Techne: MIT’s Mediated Matter

The MIT Media Lab’s Mediated Matter group is perhaps not the first choice of exploration for architects and architecture students. What does “mediated matter” have to do with the design of urban and suburban space and structures? Quite a lot, as it turns out. Because the goal of this group is to develop “novel processes that enable and support the design of physical matter,” using computer design combined with “biologically inspired fabrication.”

Below, I look at three projects developed and directed by Neri Oxman, an assistant professor of media arts and sciences at the MIT Media Lab. Professor Oxman also received her PhD in design computation from MIT.

We begin with a project that combines local and global-based knowledge as they relate to construction. The Rapid Craft project basically mines local construction designs and techniques and combines them with the latest design technologies.

The melding of the two not only serves to promote sustainable design goals (as in using local materials, employees, and techniques) but it does so in a way that is inherently more pliable because sometimes more advanced technologies or techniques can increase efficiency. By combining the best of what local and global labor, technologies, and knowledge have in a flexible manner, design and construction projects themselves become more agile. A related goal of the project is to “preserve, revive, and reshape” different cultural modes of building.

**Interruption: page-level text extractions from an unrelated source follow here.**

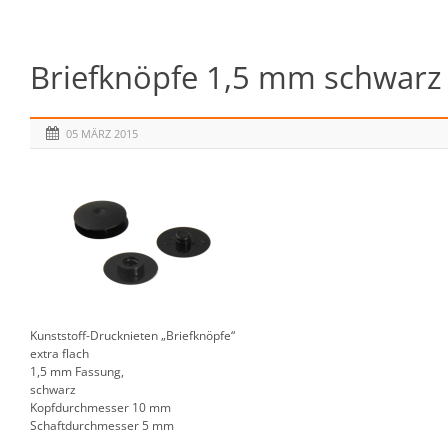
Briefknöpfe 1,5 mm schwarz A
05 MÄRZ 2015
Kunststoff-Drucknieten „Briefknöpfe“
extra flach
1,5 mm Fassung,
schwarz
Kopfdurchmesser 10 mm
Schaftdurchmesser 5 mm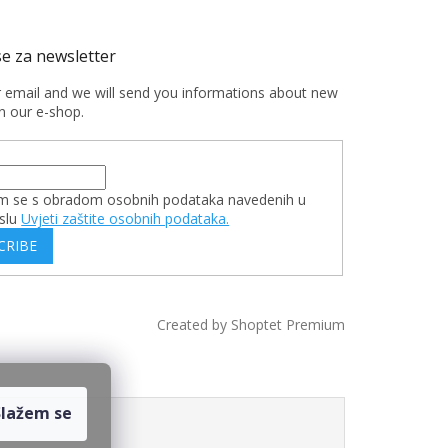
r email and we will send you informations about new
n our e-shop.
m se s obradom osobnih podataka navedenih u
slu
Uvjeti zaštite osobnih podataka.
CRIBE
Created by Shoptet Premium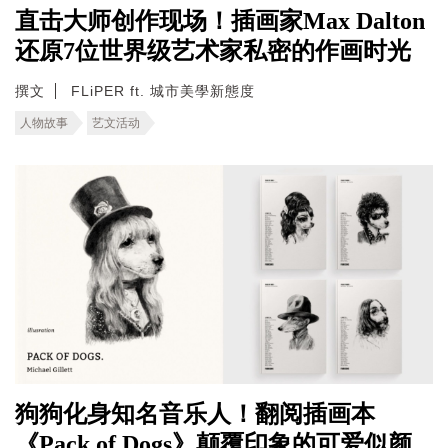
直击大师创作现场！插画家Max Dalton
还原7位世界级艺术家私密的作画时光
撰文
FLiPER ft. 城市美學新態度
人物故事
艺文活动
狗狗化身知名音乐人！翻阅插画本
《Pack of Dogs》颠覆印象的可爱似颜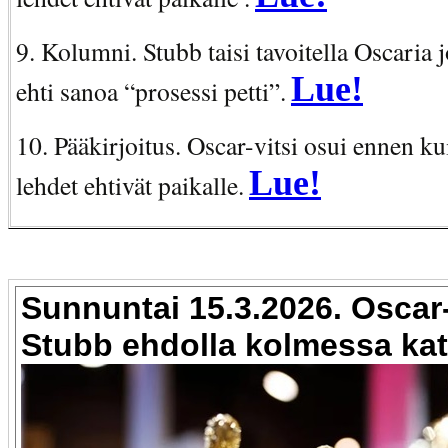
9. Kolumni. Stubb taisi tavoitella Oscaria
Lue!
ehti sanoa “prosessi petti”.
10. Pääkirjoitus. Oscar-vitsi osui ennen ku
Lue!
lehdet ehtivät paikalle.
Sunnuntai 15.3.2026. Oscar
Stubb ehdolla kolmessa kat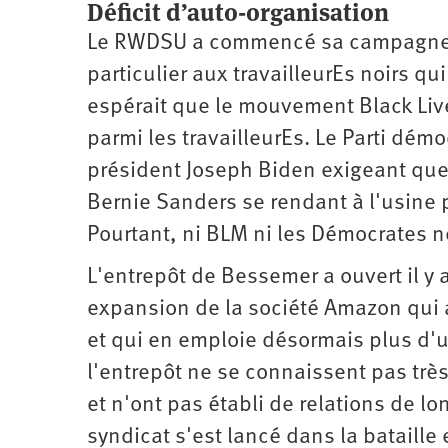
Déficit d’auto-organisation
Le RWDSU a commencé sa campagne au
particulier aux travailleurEs noirs 
espérait que le mouvement Black Liv
parmi les travailleurEs. Le Parti dé
président Joseph Biden exigeant que l
Bernie Sanders se rendant à l'usine 
Pourtant, ni BLM ni les Démocrates ne
L'entrepôt de Bessemer a ouvert il y
expansion de la société Amazon qui 
et qui en emploie désormais plus d'un
l'entrepôt ne se connaissent pas très
et n'ont pas établi de relations de l
syndicat s'est lancé dans la bataille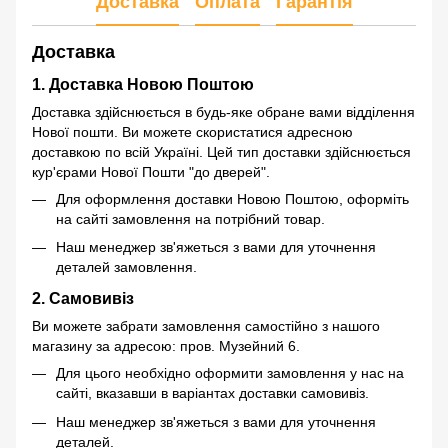
Доставка
Оплата
Гарантія
Доставка
1. Доставка Новою Поштою
Доставка здійснюється в будь-яке обране вами відділення
Нової пошти. Ви можете скористатися адресною
доставкою по всій Україні. Цей тип доставки здійснюється
кур'єрами Нової Пошти "до дверей".
Для оформлення доставки Новою Поштою, оформіть
на сайті замовлення на потрібний товар.
Наш менеджер зв'яжеться з вами для уточнення
деталей замовлення.
2. Самовивіз
Ви можете забрати замовлення самостійно з нашого
магазину за адресою: пров. Музейний 6.
Для цього необхідно оформити замовлення у нас на
сайті, вказавши в варіантах доставки самовивіз.
Наш менеджер зв'яжеться з вами для уточнення
деталей.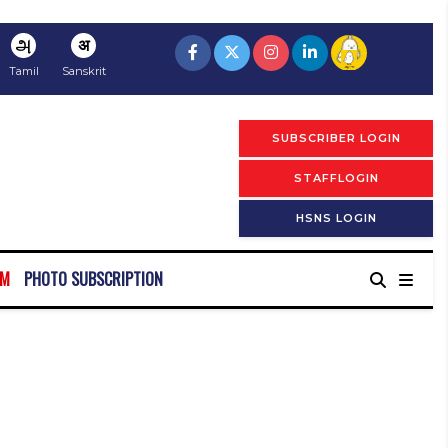
அ
अ
Tamil
Sanskrit
SUBSCRIBER LOGIN
STAFFLOGIN
HSNS LOGIN
RM
PHOTO SUBSCRIPTION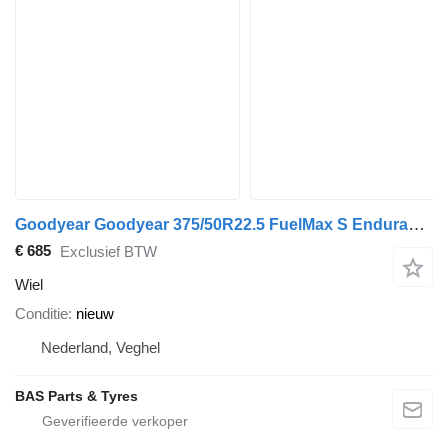
Goodyear Goodyear 375/50R22.5 FuelMax S Endurance
€ 685
Exclusief BTW
Wiel
Conditie
nieuw
Nederland, Veghel
BAS Parts & Tyres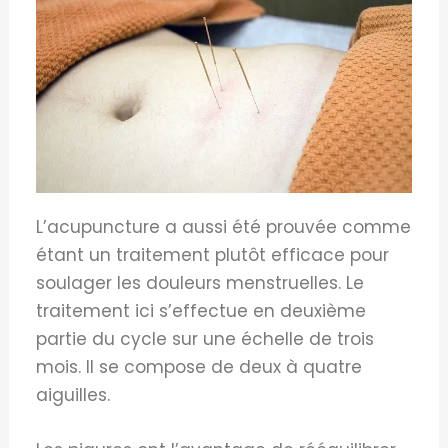
L’acupuncture a aussi été prouvée comme
étant un traitement plutôt efficace pour
soulager les douleurs menstruelles. Le
traitement ici s’effectue en deuxième
partie du cycle sur une échelle de trois
mois. Il se compose de deux à quatre
aiguilles.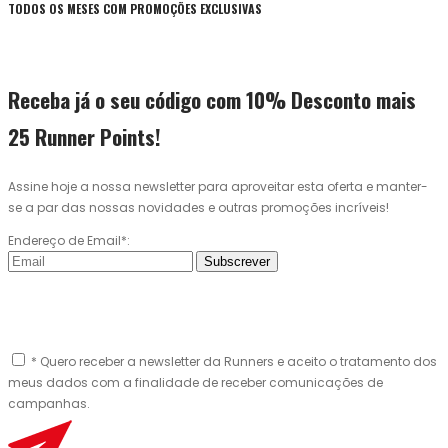
TODOS OS MESES COM PROMOÇÕES EXCLUSIVAS
Receba já o seu código com 10% Desconto mais
25 Runner Points!
Assine hoje a nossa newsletter para aproveitar esta oferta e manter-
se a par das nossas novidades e outras promoções incríveis!
Endereço de Email*:
Subscrever
* Quero receber a newsletter da Runners e aceito o tratamento dos
meus dados com a finalidade de receber comunicações de
campanhas.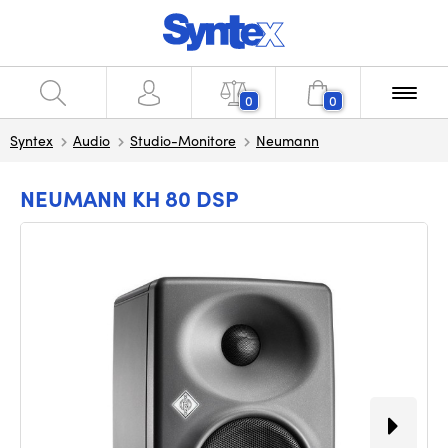
0
0
Syntex
Audio
Studio-Monitore
Neumann
NEUMANN KH 80 DSP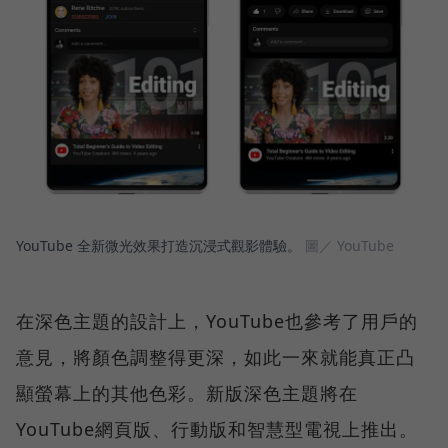
YouTube 全新微光效果打造沉浸式觀影體驗。
圖／ YouTube
在深色主題的設計上，YouTube也參考了用戶的
意見，將顏色調整得更深，如此一來就能真正凸
顯螢幕上的其他色彩。新版深色主題將在
YouTube網頁版、行動版和智慧型電視上推出。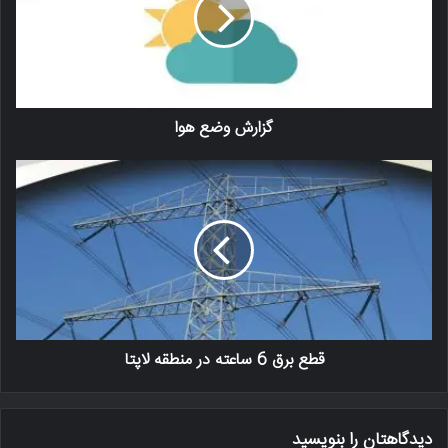
گزارش وضع هوا
قطع برق 6 ساعته در منطقه لاپتا
دیدگاهتان را بنویسید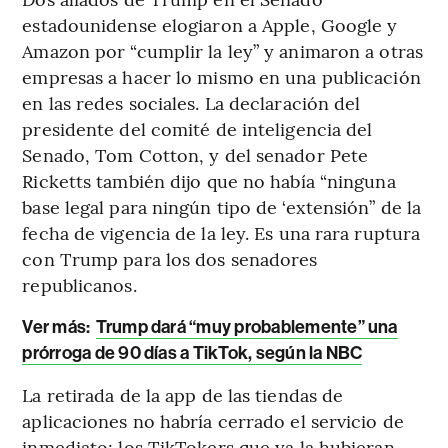
estadounidense elogiaron a Apple, Google y
Amazon por “cumplir la ley” y animaron a otras
empresas a hacer lo mismo en una publicación
en las redes sociales. La declaración del
presidente del comité de inteligencia del
Senado, Tom Cotton, y del senador Pete
Ricketts también dijo que no había “ninguna
base legal para ningún tipo de ‘extensión” de la
fecha de vigencia de la ley. Es una rara ruptura
con Trump para los dos senadores
republicanos.
Ver más:
Trump dará “muy probablemente” una
prórroga de 90 días a TikTok, según la NBC
La retirada de la app de las tiendas de
aplicaciones no habría cerrado el servicio de
inmediato; los TikTokers que ya la hubieran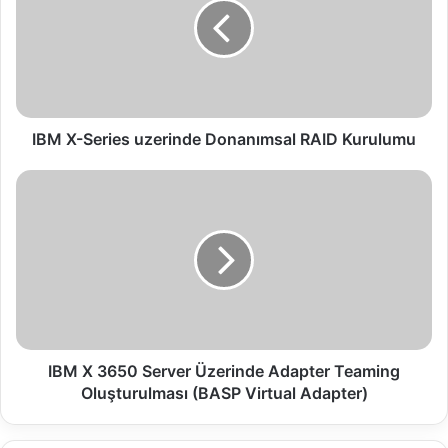
X
-
S
e
r
i
e
IBM X-Series uzerinde Donanımsal RAID Kurulumu
s
u
I
z
B
e
M
r
X
i
3
n
6
d
5
e
0
D
S
o
e
IBM X 3650 Server Üzerinde Adapter Teaming
n
r
Oluşturulması (BASP Virtual Adapter)
a
v
n
e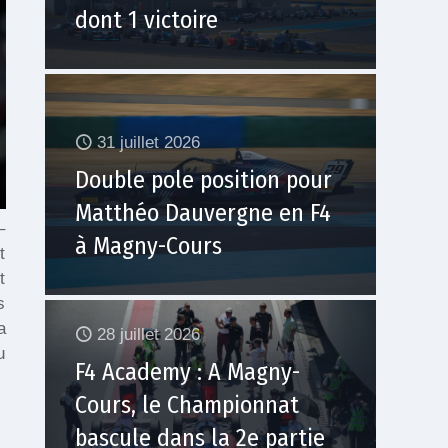
dont 1 victoire
31 juillet 2026
Double pole position pour
Matthéo Dauvergne en F4
–
à Magny-Cours
t
t
s
a
28 juillet 2026
u
F4 Academy : A Magny-
Cours, le Championnat
bascule dans la 2e partie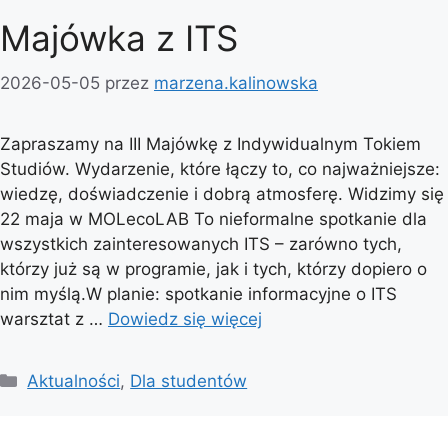
Majówka z ITS
2026-05-05
przez
marzena.kalinowska
Zapraszamy na III Majówkę z Indywidualnym Tokiem
Studiów. Wydarzenie, które łączy to, co najważniejsze:
wiedzę, doświadczenie i dobrą atmosferę. Widzimy się
22 maja w MOLecoLAB To nieformalne spotkanie dla
wszystkich zainteresowanych ITS – zarówno tych,
którzy już są w programie, jak i tych, którzy dopiero o
nim myślą.W planie: spotkanie informacyjne o ITS
warsztat z …
Dowiedz się więcej
Kategorie
Aktualności
,
Dla studentów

One particularly curious, but potentially exciting innovation that is clearly meant for those in the building industry is called CNSILK, or Computer Numerically Controlled Silk Cocoon Construction. What’s the premise? A new kind of building skin. One that is based on the woven nature of silkworm cocoons. Specifically, we are talking about “woven habitats” that rely on the use of multiple axes during the fabrication process. Again, the key words here are adaptability, flexibility, and cost efficiency. The process accommodates local structural and environmental requirements by not imposing a single notion of what comprises acceptable building skin materials or how it should be constructed. By “controlling the mechanical and physical properties of spatial structures” that are inherent in microstructures, think here of silk, the skin can be adjusted for light and transparency requirements, spatial needs, porosity for ventilation, and structural load. All this from the biological inspiration of a silkworm’s cocoon.

And here’s one to help everyone who uses a computer for endless hours: the Carpal Skin. This prototypical “glove” is designed to protect against the numbness, atrophy, and weakness associated with Carpal Tunnel Syndrome. Essentially, it adjusts to the specific “pain profile” of each user. Using both soft and hard materials, the Carpal Skin’s stiffness adjusts to the individual patient’s needs and range of motion. By determining these factors, the skin limits, one presumes, the potentially harmful motions that perpetuate and aggravate the syndrome. Something that every person who works long hours on the computer could use.